*Directions for this task*
Exact wording is required: transcribe all the entries and leave the images out.
☆ ☆ ☆ ☆
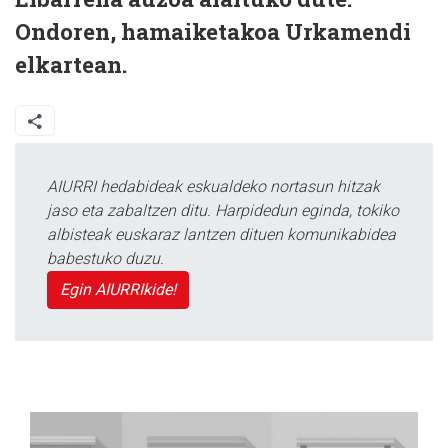
Ondoren, hamaiketakoa Urkamendi
elkartean.
AIURRI hedabideak eskualdeko nortasun hitzak
jaso eta zabaltzen ditu. Harpidedun eginda, tokiko
albisteak euskaraz lantzen dituen komunikabidea
babestuko duzu.
Egin AIURRIkide!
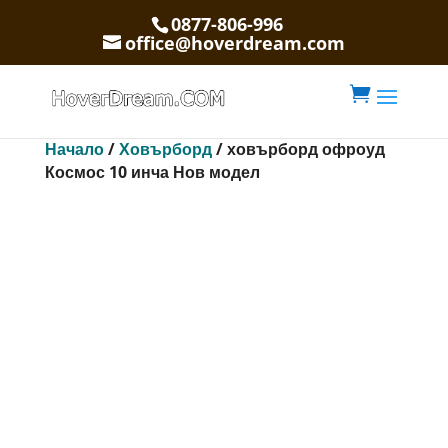
0877-806-996
office@hoverdream.com

Начало
/
Ховърборд
/ ховърборд офроуд
Космос 10 инча Нов модел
☆ ☆ ☆ ☆
*Problem solution*
Ondoren, hamaiketakoa Urkamendi
elkartean.
AIURRI hedabideak eskualdeko nortasun hitzak
jaso eta zabaltzen ditu. Harpidedun eginda, tokiko
albisteak euskaraz lantzen dituen komunikabidea
babestuko duzu.
Egin AIURRIkide!
0877-806-996
office@hoverdream.com

Начало
/
Ховърборд
/ ховърборд офроуд
Космос 10 инча Нов модел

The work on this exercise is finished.